»»

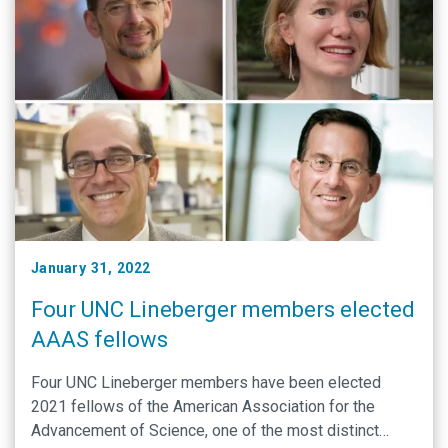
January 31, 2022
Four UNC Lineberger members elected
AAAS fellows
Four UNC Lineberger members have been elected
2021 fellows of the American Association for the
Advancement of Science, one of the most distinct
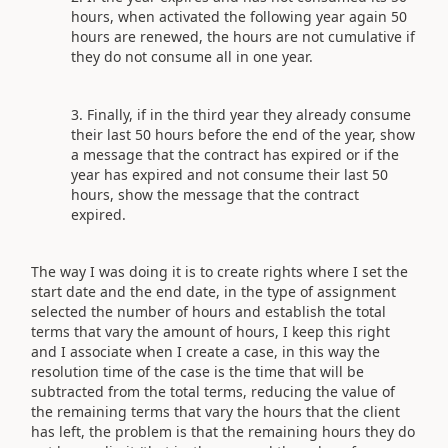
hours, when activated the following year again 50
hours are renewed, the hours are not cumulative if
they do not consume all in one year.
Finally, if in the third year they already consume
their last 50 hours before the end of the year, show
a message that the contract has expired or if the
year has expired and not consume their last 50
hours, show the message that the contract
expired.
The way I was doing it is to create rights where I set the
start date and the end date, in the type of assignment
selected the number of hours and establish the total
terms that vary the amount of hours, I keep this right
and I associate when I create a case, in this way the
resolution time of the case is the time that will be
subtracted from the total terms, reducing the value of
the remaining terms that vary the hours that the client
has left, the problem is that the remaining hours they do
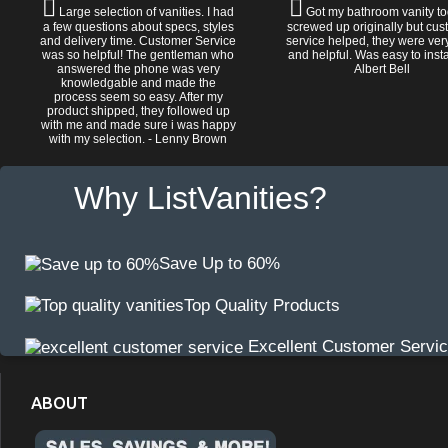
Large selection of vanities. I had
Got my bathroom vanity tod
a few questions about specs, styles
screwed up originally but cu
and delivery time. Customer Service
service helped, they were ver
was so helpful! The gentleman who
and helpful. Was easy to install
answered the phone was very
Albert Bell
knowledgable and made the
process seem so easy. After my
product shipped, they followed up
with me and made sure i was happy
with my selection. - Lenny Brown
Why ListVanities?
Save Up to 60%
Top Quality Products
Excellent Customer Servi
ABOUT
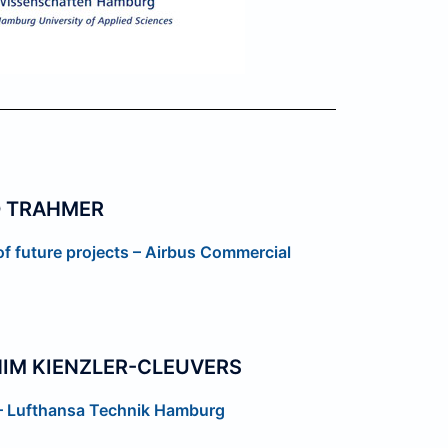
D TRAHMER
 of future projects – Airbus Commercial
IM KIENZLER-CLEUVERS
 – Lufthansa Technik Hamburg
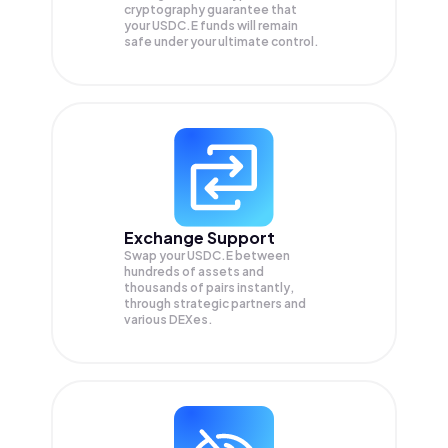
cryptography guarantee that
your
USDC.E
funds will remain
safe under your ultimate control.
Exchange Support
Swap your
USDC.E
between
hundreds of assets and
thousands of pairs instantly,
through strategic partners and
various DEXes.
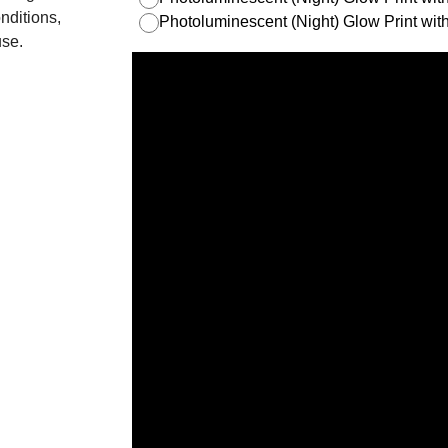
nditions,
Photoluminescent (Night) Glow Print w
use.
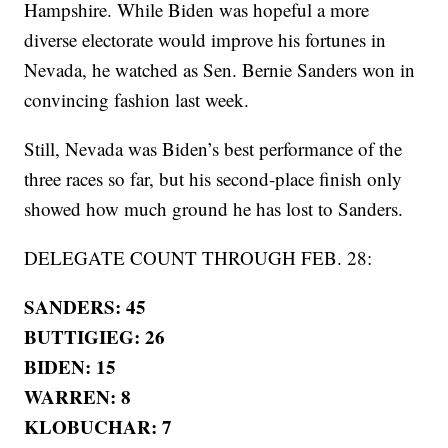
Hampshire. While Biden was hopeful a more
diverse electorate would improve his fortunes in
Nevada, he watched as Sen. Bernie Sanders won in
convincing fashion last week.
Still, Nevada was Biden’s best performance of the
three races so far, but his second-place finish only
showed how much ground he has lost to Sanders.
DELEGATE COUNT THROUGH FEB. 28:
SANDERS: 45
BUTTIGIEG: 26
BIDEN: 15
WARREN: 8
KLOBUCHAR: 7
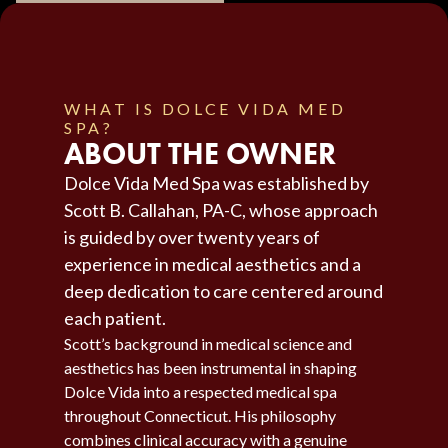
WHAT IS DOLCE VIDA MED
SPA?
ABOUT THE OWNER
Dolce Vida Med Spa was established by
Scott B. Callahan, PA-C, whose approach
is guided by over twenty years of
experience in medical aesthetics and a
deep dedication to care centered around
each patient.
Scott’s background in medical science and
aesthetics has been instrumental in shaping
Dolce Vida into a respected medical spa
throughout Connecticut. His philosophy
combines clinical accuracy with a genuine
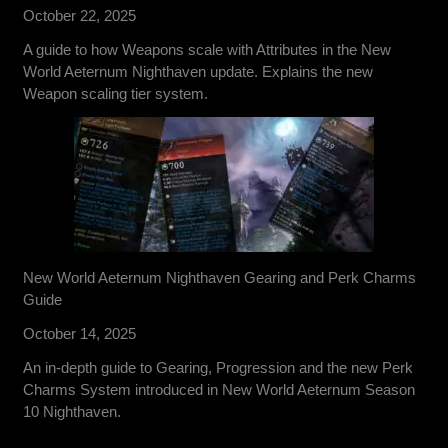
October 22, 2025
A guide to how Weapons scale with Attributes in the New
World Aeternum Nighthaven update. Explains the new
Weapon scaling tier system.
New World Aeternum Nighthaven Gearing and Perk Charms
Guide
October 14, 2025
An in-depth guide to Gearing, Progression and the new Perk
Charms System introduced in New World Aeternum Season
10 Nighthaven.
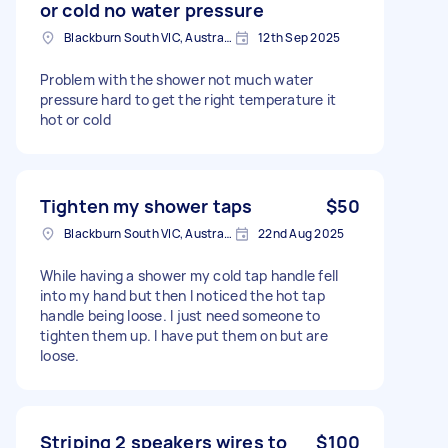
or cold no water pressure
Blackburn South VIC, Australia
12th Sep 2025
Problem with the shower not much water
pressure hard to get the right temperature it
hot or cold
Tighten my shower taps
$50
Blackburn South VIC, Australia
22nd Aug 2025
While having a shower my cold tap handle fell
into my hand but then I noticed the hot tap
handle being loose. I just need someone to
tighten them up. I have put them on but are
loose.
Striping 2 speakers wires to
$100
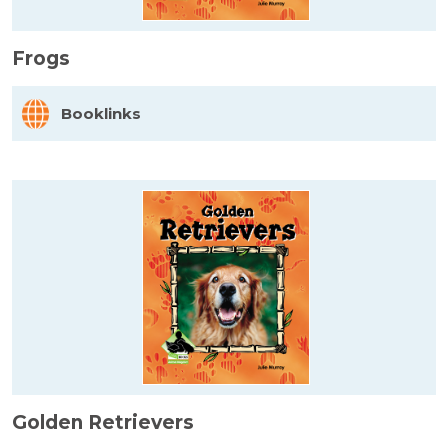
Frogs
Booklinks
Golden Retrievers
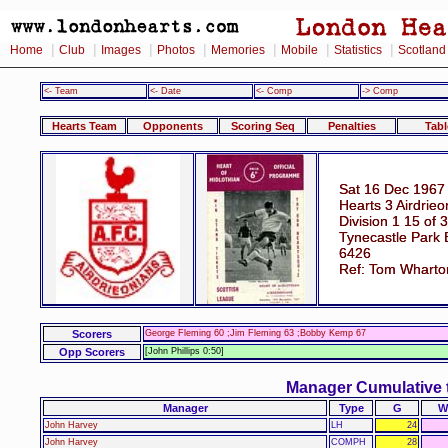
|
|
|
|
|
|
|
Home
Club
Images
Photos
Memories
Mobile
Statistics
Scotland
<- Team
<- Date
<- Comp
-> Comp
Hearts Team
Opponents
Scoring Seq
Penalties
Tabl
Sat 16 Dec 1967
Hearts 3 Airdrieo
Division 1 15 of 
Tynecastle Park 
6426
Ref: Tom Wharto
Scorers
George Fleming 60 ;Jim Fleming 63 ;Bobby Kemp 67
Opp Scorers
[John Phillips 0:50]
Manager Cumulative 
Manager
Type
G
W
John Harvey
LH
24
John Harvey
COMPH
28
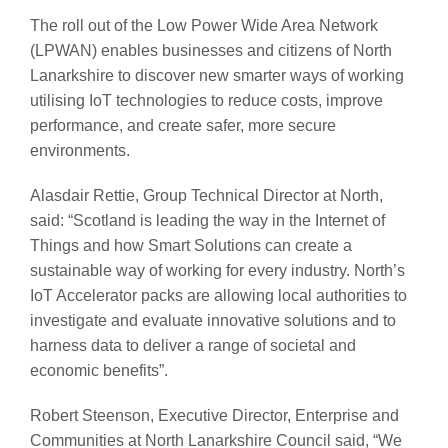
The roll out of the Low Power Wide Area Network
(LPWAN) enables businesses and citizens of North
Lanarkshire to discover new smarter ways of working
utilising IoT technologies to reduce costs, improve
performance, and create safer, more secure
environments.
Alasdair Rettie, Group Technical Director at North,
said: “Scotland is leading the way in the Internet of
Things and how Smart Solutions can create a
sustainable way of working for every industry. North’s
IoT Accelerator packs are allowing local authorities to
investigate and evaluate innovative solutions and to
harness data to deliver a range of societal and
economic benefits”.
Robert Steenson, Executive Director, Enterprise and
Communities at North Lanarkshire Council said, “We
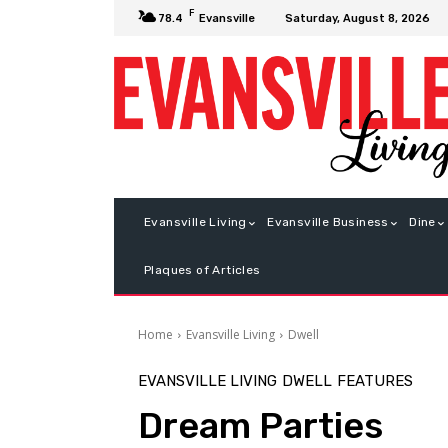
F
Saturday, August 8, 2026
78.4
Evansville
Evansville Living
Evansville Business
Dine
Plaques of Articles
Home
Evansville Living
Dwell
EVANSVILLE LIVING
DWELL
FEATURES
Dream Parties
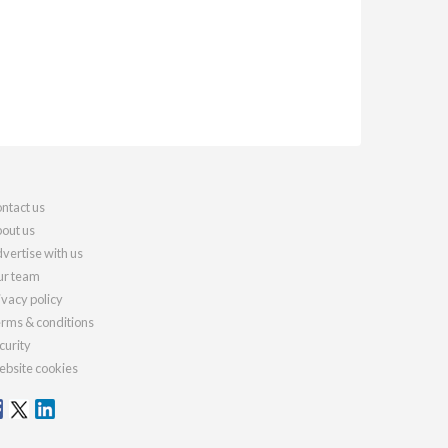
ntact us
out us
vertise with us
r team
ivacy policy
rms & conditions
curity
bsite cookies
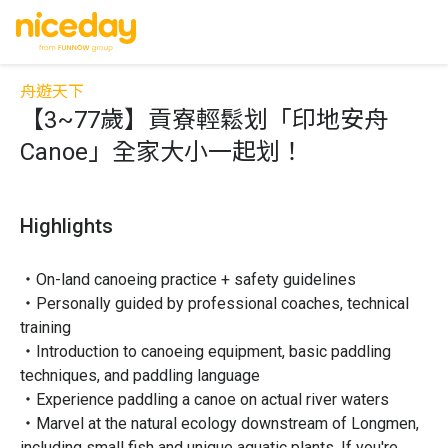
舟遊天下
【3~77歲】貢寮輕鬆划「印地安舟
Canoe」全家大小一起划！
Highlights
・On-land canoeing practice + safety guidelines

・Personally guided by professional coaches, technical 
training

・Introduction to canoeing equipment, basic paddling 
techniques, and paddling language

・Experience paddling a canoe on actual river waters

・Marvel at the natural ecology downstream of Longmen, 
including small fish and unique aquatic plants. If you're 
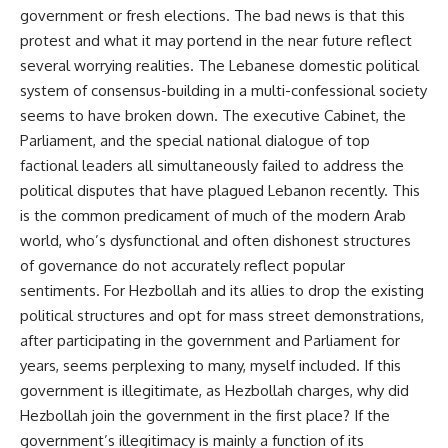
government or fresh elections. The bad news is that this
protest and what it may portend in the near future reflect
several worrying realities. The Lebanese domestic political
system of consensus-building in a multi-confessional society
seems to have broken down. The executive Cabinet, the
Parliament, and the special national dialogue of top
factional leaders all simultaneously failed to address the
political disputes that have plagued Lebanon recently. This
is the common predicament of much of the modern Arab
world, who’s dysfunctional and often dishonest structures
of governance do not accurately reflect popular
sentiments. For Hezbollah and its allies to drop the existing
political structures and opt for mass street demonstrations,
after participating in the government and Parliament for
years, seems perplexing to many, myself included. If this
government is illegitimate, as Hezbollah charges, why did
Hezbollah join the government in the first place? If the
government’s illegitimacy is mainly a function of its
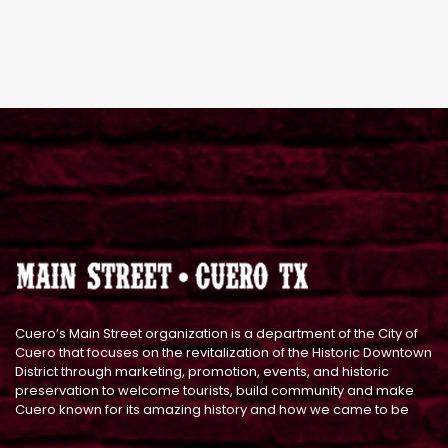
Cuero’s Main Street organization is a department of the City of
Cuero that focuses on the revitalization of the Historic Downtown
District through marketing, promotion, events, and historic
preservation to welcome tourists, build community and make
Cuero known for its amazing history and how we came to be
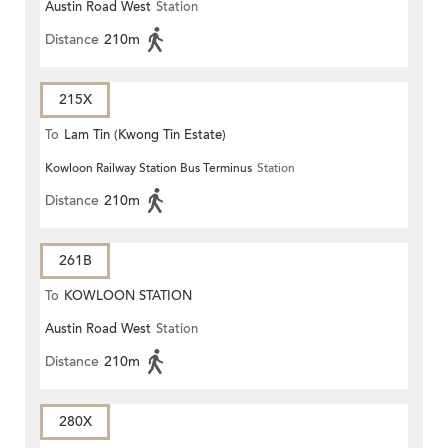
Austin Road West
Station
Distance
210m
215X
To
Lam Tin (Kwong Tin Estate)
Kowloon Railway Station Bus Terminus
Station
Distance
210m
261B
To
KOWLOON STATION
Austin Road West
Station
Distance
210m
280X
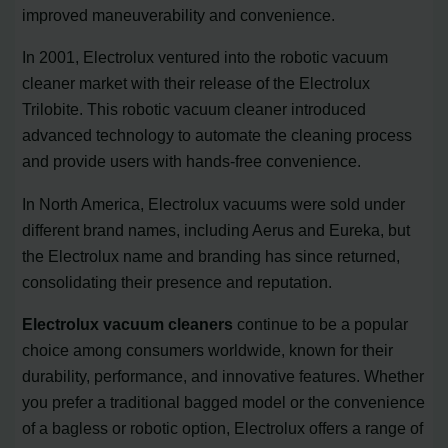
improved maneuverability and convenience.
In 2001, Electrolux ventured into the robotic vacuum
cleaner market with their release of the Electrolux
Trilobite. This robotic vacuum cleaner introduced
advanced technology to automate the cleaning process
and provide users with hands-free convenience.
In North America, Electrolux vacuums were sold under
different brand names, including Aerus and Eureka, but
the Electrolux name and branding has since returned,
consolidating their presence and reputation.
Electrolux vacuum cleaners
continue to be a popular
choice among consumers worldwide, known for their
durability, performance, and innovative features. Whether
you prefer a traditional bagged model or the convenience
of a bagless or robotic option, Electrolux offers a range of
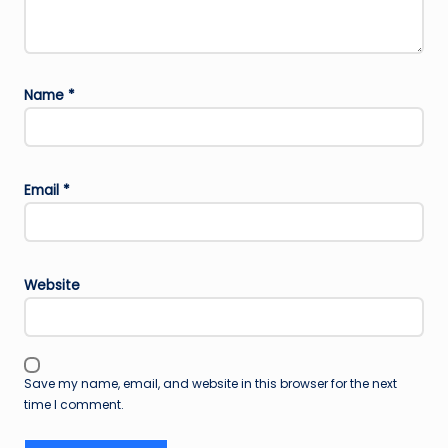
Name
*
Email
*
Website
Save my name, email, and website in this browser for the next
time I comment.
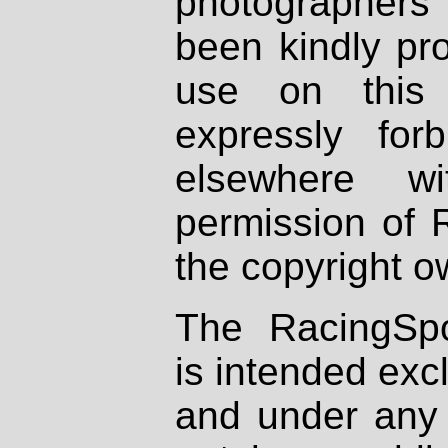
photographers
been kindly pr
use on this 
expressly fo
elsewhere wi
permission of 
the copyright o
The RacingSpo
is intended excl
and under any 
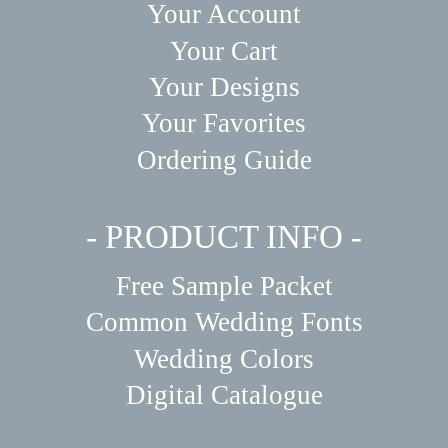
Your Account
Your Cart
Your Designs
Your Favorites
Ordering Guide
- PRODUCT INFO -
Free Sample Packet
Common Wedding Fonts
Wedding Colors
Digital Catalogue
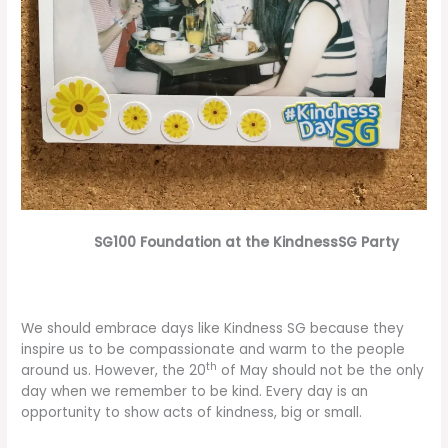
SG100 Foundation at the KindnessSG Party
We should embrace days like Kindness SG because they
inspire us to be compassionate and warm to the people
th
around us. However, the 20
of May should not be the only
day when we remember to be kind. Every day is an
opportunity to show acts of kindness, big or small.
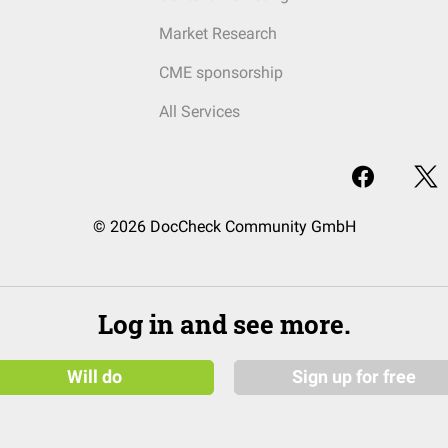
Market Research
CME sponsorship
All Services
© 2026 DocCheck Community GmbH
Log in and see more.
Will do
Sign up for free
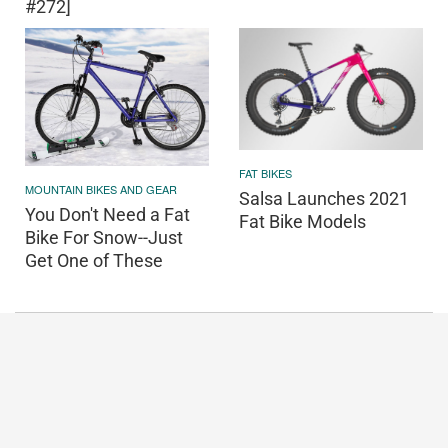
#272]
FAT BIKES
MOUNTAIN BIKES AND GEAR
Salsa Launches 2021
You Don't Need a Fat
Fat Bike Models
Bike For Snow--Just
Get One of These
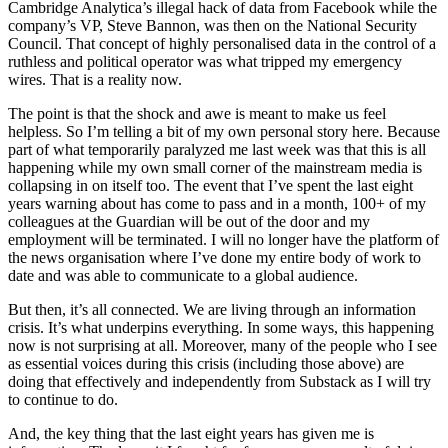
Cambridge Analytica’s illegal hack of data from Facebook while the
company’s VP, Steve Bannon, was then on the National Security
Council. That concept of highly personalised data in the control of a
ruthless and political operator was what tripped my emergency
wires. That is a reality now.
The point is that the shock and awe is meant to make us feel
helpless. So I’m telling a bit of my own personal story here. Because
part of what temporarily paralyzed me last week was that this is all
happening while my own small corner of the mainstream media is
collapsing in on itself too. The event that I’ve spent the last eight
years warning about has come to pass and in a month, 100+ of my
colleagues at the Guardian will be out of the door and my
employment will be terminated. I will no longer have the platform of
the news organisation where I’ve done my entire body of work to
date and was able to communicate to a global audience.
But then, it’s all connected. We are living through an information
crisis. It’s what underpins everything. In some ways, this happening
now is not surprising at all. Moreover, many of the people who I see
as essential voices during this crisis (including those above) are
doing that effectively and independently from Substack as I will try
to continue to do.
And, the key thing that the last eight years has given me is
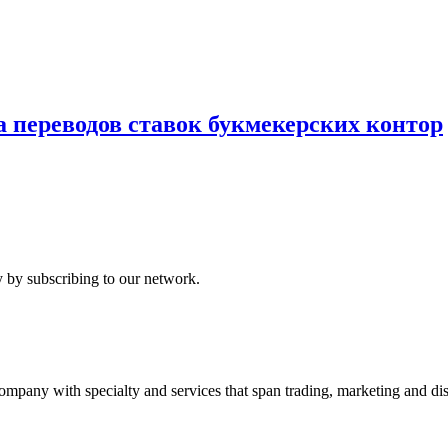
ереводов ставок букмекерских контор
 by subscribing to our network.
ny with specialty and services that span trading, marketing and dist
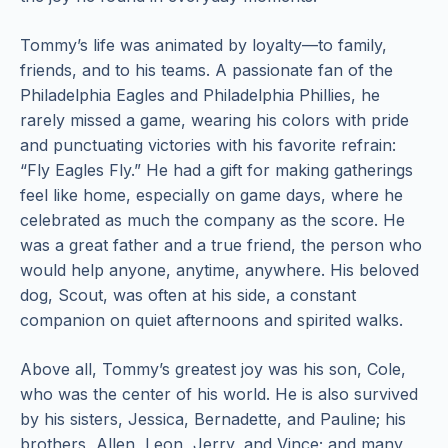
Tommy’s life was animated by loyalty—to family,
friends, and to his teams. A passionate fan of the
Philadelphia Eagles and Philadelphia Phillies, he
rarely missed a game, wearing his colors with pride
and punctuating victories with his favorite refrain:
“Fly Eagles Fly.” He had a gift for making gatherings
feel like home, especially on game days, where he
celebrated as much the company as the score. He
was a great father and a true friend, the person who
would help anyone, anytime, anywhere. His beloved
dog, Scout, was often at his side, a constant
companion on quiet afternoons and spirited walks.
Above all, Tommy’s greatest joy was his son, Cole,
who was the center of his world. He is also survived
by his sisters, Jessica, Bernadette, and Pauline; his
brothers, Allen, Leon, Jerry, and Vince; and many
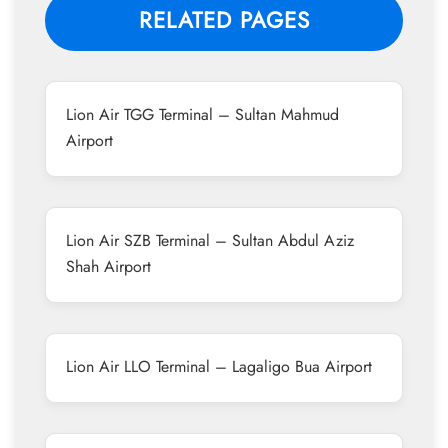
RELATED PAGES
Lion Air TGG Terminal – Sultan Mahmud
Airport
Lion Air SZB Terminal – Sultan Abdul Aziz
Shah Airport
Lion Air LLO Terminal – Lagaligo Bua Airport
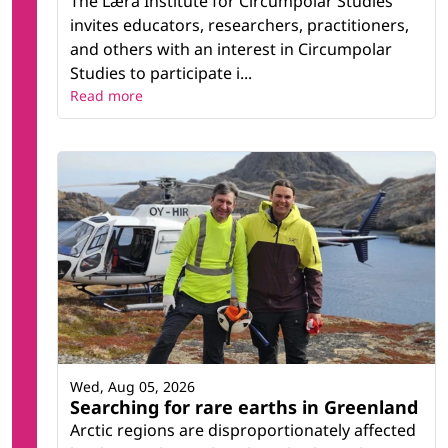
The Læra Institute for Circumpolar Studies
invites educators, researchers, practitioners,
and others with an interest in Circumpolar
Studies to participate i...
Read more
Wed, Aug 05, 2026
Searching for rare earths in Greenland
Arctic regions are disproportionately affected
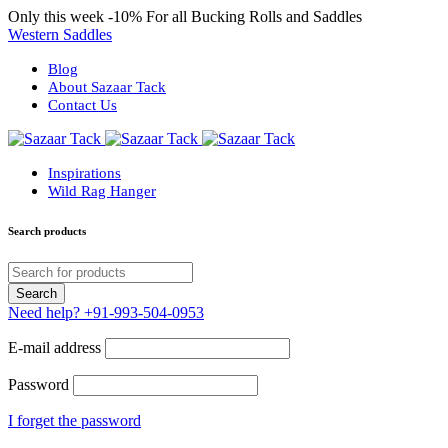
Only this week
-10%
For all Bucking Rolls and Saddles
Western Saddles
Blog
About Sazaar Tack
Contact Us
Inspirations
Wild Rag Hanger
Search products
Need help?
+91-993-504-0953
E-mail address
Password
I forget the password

««

Exercise instructions: For this exercise, please set down exactly the lines of the listing above from the line with "Common Wedding Fonts" up to and including the line with "the news organisation", and no pictures.

Reply to the exercise:
Common Wedding Fonts
Wedding Colors
Digital Catalogue
SG100 Foundation at the KindnessSG Party
We should embrace days like Kindness SG because they
inspire us to be compassionate and warm to the people
th
around us. However, the 20
of May should not be the only
day when we remember to be kind. Every day is an
opportunity to show acts of kindness, big or small.
Market Research
CME sponsorship
All Services
© 2026 DocCheck Community GmbH
Log in and see more.
Will do
Sign up for free
#272]
FAT BIKES
MOUNTAIN BIKES AND GEAR
Salsa Launches 2021
You Don't Need a Fat
Fat Bike Models
Bike For Snow--Just
Get One of These
Cambridge Analytica’s illegal hack of data from Facebook while the
company’s VP, Steve Bannon, was then on the National Security
Council. That concept of highly personalised data in the control of a
ruthless and political operator was what tripped my emergency
wires. That is a reality now.
The point is that the shock and awe is meant to make us feel
helpless. So I’m telling a bit of my own personal story here. Because
part of what temporarily paralyzed me last week was that this is all
happening while my own small corner of the mainstream media is
collapsing in on itself too. The event that I’ve spent the last eight
years warning about has come to pass and in a month, 100+ of my
colleagues at the Guardian will be out of the door and my
employment will be terminated. I will no longer have the platform of
the news organisation where I’ve done my entire body of work to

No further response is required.